It's one of the most talked about injuries in sport today: concussion. Yet there is no accepted way to image a concussion. Scientists have now developed a portable brain imaging system that uses light to detect and monitor damage in the brain from concussion.
The device, a near-infrared spectroscopy (fNIRS), measures communication in the brain by measuring oxygen levels. When the brain is working well, major regions on each side of the brain are communicating and so have similar patterns of blood flow and oxygen levels in blood. Researchers measure the changes in blood oxygen levels as a marker of brain function.

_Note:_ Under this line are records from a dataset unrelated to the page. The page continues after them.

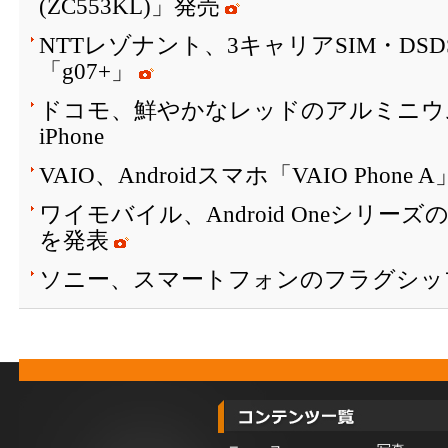
(ZC553KL)」発売
NTTレゾナント、3キャリアSIM・DS
「g07+」
ドコモ、鮮やかなレッドのアルミニウ
iPhone
VAIO、Androidスマホ「VAIO Phone
ワイモバイル、Android Oneシリーズ
を発表
ソニー、スマートフォンのフラグシッ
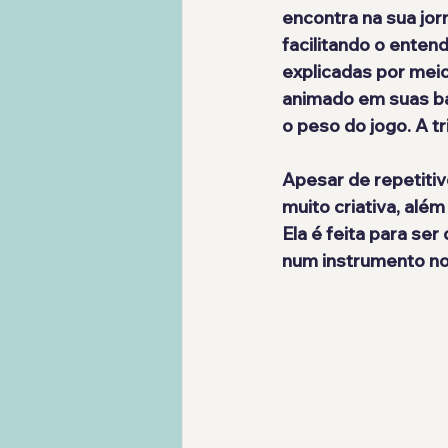
encontra na sua jor
facilitando o ente
explicadas por meio
animado em suas bat
o peso do jogo. A t
Apesar de repetitiv
muito criativa, alé
Ela é feita para s
num instrumento nov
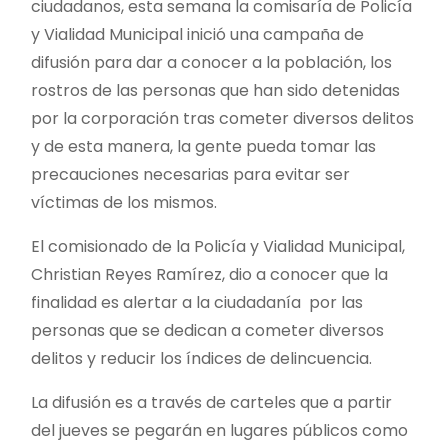
ciudadanos, esta semana la comisaría de Policía
y Vialidad Municipal inició una campaña de
difusión para dar a conocer a la población, los
rostros de las personas que han sido detenidas
por la corporación tras cometer diversos delitos
y de esta manera, la gente pueda tomar las
precauciones necesarias para evitar ser
víctimas de los mismos.
El comisionado de la Policía y Vialidad Municipal,
Christian Reyes Ramírez, dio a conocer que la
finalidad es alertar a la ciudadanía por las
personas que se dedican a cometer diversos
delitos y reducir los índices de delincuencia.
La difusión es a través de carteles que a partir
del jueves se pegarán en lugares públicos como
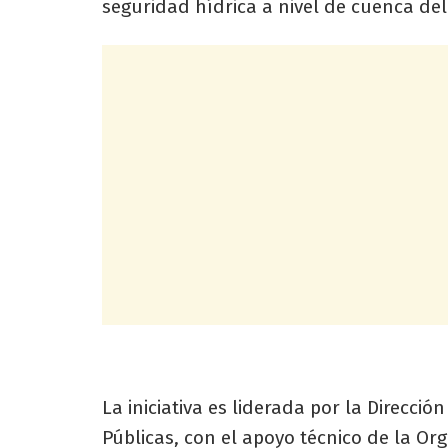
seguridad hídrica a nivel de cuenca del
La iniciativa es liderada por la Direcci
Públicas, con el apoyo técnico de la Or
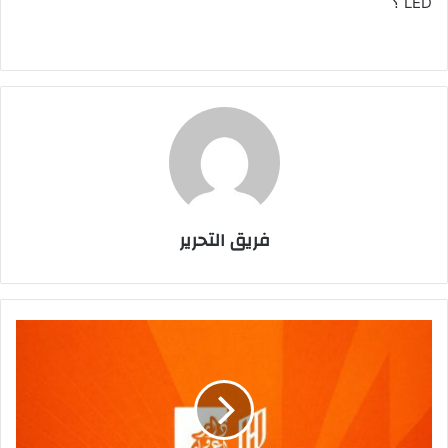
LED ؟
فريق التحرير
دار
وإعمار
توقّع
شراكة
رعاية
مع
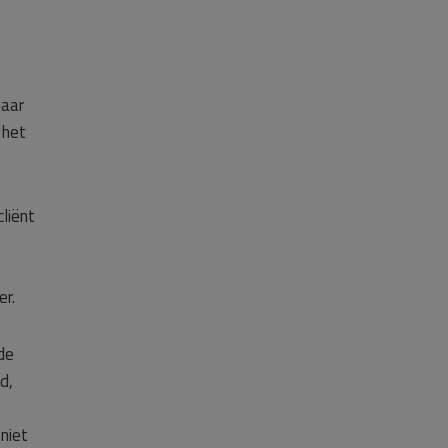
naar
 het
liënt
er.
de
d,
niet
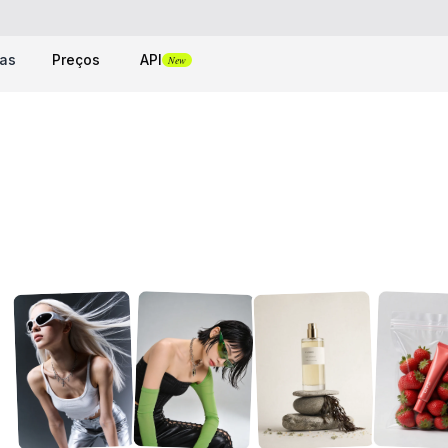
tas
Preços
API
New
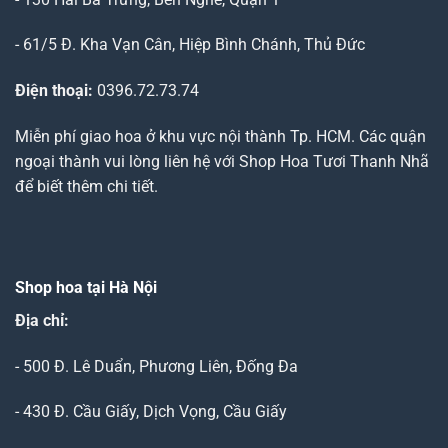
- 61/5 Đ. Kha Vạn Cân, Hiệp Bình Chánh, Thủ Đức
Điện thoại:
0396.72.73.74
Miễn phí giao hoa ở khu vực nội thành Tp. HCM. Các quận
ngoại thành vui lòng liên hệ với Shop Hoa Tươi Thanh Nhã
để biết thêm chi tiết.
Shop hoa tại Hà Nội
Địa chỉ:
- 500 Đ. Lê Duẩn, Phương Liên, Đống Đa
- 430 Đ. Cầu Giấy, Dịch Vọng, Cầu Giấy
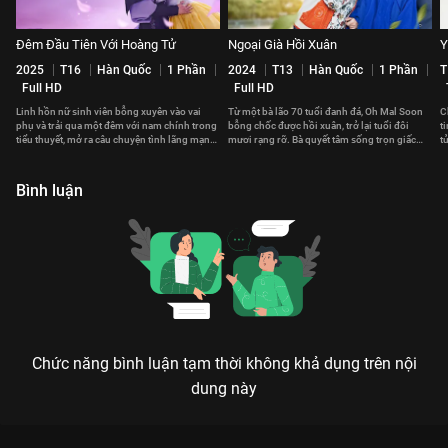
Đêm Đầu Tiên Với Hoàng Tử
Ngoại Già Hồi Xuân
Y
2025
T16
Hàn Quốc
1 Phần
2024
T13
Hàn Quốc
1 Phần
T
Full HD
Full HD
Linh hồn nữ sinh viên bỗng xuyên vào vai
Từ một bà lão 70 tuổi đanh đá, Oh Mal Soon
C
phụ và trải qua một đêm với nam chính trong
bỗng chốc được hồi xuân, trở lại tuổi đôi
t
tiểu thuyết, mở ra câu chuyện tình lãng mạn
mươi rạng rỡ. Bà quyết tâm sống trọn giấc
t
lệch khỏi nguyên tác.
mơ âm nhạc.
c
Bình luận
Chức năng bình luận tạm thời không khả dụng trên nội
dung này
NGÀY ĐẸP TRỜI ĐỂ TRỞ THÀNH CÚN: KHI LỜI NGUYỀN BIẾN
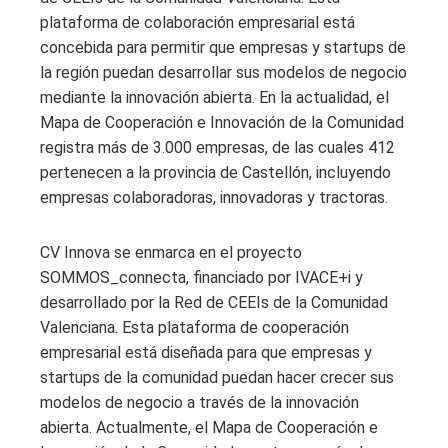
plataforma de colaboración empresarial está
concebida para permitir que empresas y startups de
la región puedan desarrollar sus modelos de negocio
mediante la innovación abierta. En la actualidad, el
Mapa de Cooperación e Innovación de la Comunidad
registra más de 3.000 empresas, de las cuales 412
pertenecen a la provincia de Castellón, incluyendo
empresas colaboradoras, innovadoras y tractoras.
CV Innova se enmarca en el proyecto
SOMMOS_connecta, financiado por IVACE+i y
desarrollado por la Red de CEEIs de la Comunidad
Valenciana. Esta plataforma de cooperación
empresarial está diseñada para que empresas y
startups de la comunidad puedan hacer crecer sus
modelos de negocio a través de la innovación
abierta. Actualmente, el Mapa de Cooperación e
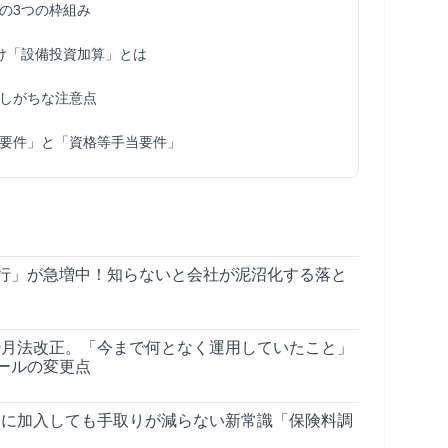
の3つの枠組み
け「設備投資加算」とは
しがちな注意点
要件」と「資格等手当要件」
行」が急増中！知らないと会社が泥沼化する落と
10月法改正。「今まで何となく運用していたこと」
ールの変更点
保険に加入しても手取りが減らない新常識「保険料調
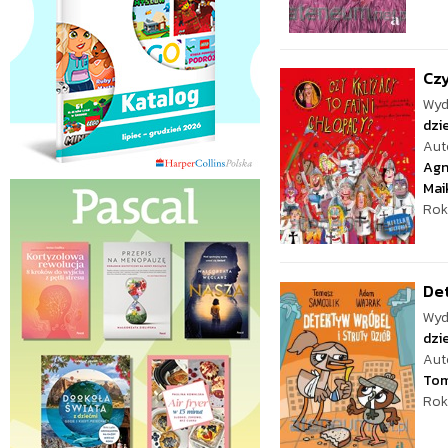
Czy
Wyd
dzie
Aut
Agn
Mai
Rok
Det
Wyd
dzie
Aut
Tom
Rok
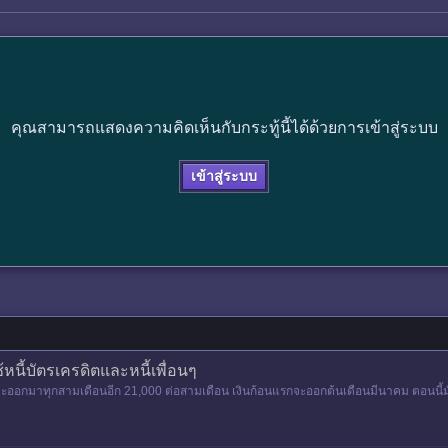
คุณสามารถแสดงความคิดเห็นกับกระทู้นี้ได้ด้วยการเข้าสู่ระบบ
เข้าสู่ระบบ
้หนี้บัตรเครดิตและหนี้เพื่อนๆ
่งจะออกมาทุกสามเดือนอีก 21,000 ต่อสามเดือน เงินก้อนแรกจะออกต้นเดือนมีนาคม ตอนนี้มันบอก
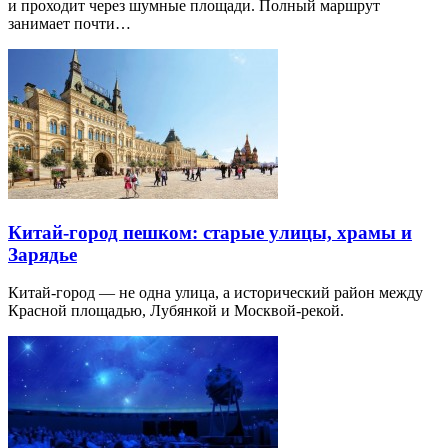
и проходит через шумные площади. Полный маршрут
занимает почти…
Китай-город пешком: старые улицы, храмы и
Зарядье
Китай-город — не одна улица, а исторический район между
Красной площадью, Лубянкой и Москвой-рекой.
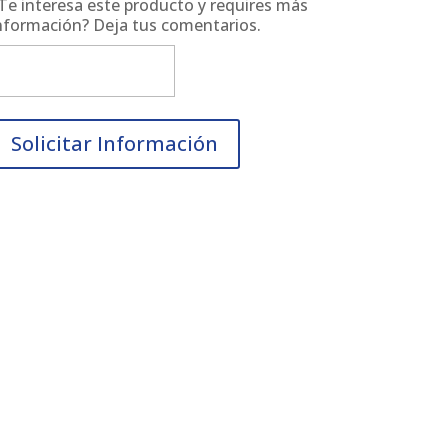
Te interesa este producto y requires más
nformación? Deja tus comentarios.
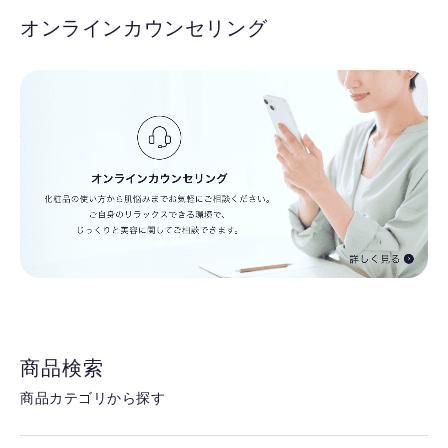
オンラインカウンセリング
商品検索
商品カテゴリから探す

Results show these patterns change after concussion.
Symptoms can vary greatly between individuals, and can include headaches, nausea, loss of memory and lack of co-ordination (to name a few), making it even more difficult to find treatment options for each person. Researchers hope the images will show a connection between symptoms and abnormalities in the brain that could help doctors identify treatment protocols and recovery timelines.
To image the brain, the researchers place a cap, similar to a swim or bathing cap, on the top of the head. The cap contains small lights that have sensors connected to a computer. When researchers turn on the lights, they can monitor and measure brain activity. The device is noninvasive and portable.
If this new technology proves to be an effective tool for monitoring injury and recovery timelines, the researchers hope to see the technology widely used in concussion treatment clinics and sports facilities.